● Problem to work on: Below, locate the line that contains "E-commerce & delivery". Repeat exactly from that line to the line that contains "IAB’s list of downstream", inclusive, leaving out the pictures.

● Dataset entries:
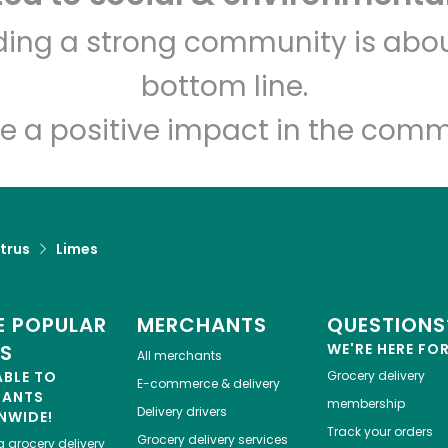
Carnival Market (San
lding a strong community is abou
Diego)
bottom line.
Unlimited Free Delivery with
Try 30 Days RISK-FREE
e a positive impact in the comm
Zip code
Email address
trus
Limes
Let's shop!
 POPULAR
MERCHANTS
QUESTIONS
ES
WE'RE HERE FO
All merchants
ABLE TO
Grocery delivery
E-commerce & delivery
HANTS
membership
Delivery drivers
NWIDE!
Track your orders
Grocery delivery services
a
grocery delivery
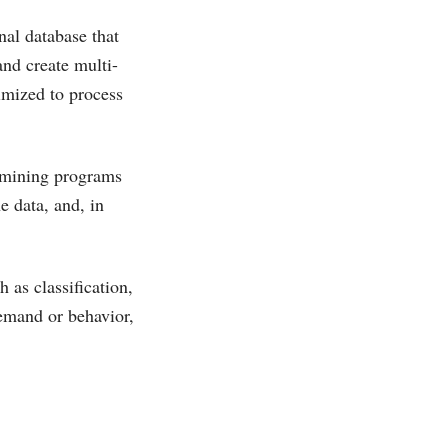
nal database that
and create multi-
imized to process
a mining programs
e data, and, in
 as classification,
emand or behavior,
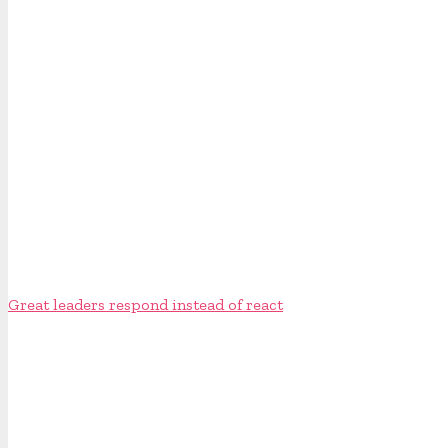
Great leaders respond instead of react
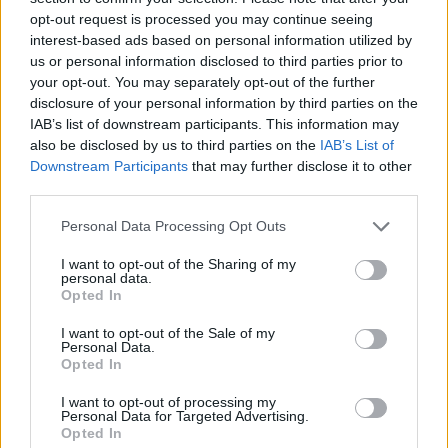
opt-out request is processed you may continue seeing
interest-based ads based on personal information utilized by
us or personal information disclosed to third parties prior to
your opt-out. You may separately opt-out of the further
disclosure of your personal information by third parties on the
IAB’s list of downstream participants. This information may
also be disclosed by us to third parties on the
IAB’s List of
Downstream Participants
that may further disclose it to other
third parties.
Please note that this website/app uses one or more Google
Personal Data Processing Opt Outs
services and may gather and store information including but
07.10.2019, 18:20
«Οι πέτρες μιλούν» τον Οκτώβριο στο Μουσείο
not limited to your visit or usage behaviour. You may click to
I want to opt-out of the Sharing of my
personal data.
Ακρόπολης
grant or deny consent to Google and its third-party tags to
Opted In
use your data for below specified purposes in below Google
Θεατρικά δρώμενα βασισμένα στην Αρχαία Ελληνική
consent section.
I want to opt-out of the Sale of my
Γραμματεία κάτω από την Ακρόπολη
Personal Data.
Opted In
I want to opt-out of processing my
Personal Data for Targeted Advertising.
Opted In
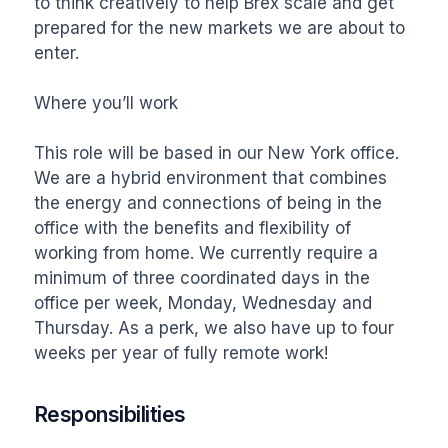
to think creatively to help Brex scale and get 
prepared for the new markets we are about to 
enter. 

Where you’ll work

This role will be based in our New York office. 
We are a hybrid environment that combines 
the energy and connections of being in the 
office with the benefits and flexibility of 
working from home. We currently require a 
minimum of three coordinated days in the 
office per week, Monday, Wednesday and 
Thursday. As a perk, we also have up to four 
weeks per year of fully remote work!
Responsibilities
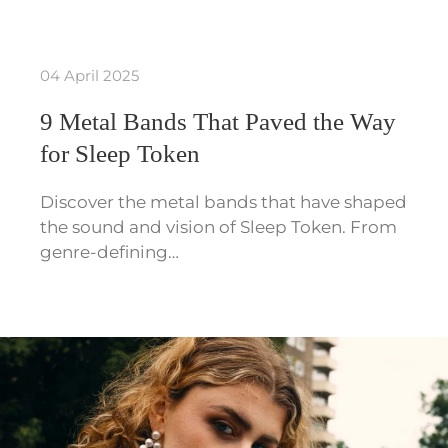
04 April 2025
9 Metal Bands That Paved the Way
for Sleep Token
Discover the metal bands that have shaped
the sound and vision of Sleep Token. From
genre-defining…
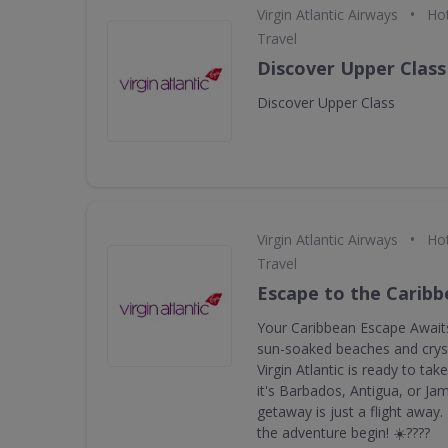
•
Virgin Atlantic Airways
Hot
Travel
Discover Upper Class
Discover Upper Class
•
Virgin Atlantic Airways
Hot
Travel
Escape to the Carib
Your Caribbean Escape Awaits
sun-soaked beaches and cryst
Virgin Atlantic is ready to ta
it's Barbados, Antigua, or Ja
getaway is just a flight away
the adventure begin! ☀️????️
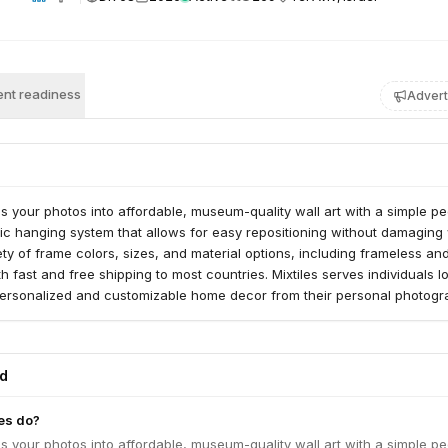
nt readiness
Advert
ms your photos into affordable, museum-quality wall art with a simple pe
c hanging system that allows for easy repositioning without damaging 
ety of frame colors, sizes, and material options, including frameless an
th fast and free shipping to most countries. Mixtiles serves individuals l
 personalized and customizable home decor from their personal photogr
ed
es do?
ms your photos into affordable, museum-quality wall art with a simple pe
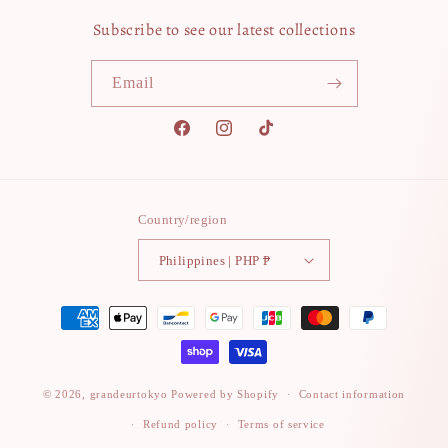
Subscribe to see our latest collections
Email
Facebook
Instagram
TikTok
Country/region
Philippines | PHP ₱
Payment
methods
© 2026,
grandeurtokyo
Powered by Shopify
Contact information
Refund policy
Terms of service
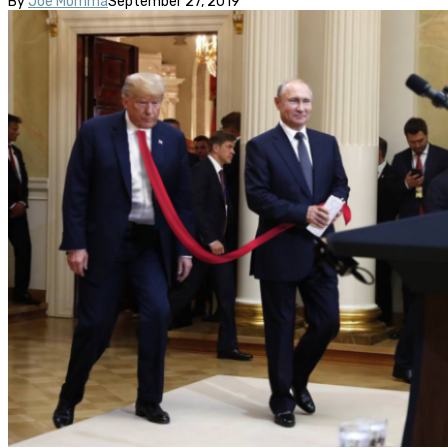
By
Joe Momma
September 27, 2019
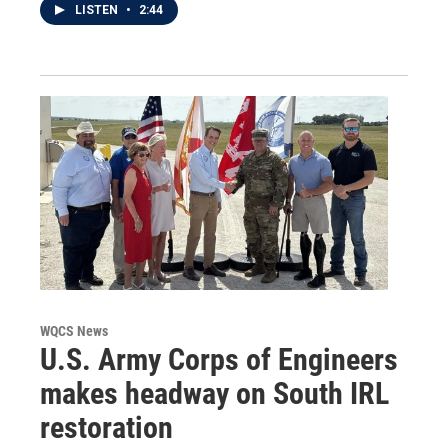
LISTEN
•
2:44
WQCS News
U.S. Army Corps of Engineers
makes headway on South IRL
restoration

● Response to the task:
E-commerce & delivery
HANTS
membership
Delivery drivers
NWIDE!
Track your orders
Grocery delivery services
a
grocery delivery
nal database that
and create multi-
imized to process
a mining programs
e data, and, in
 as classification,
emand or behavior,
Great leaders respond instead of react
opt-out request is processed you may continue seeing
interest-based ads based on personal information utilized by
us or personal information disclosed to third parties prior to
your opt-out. You may separately opt-out of the further
disclosure of your personal information by third parties on the
IAB’s list of downstream participants. This information may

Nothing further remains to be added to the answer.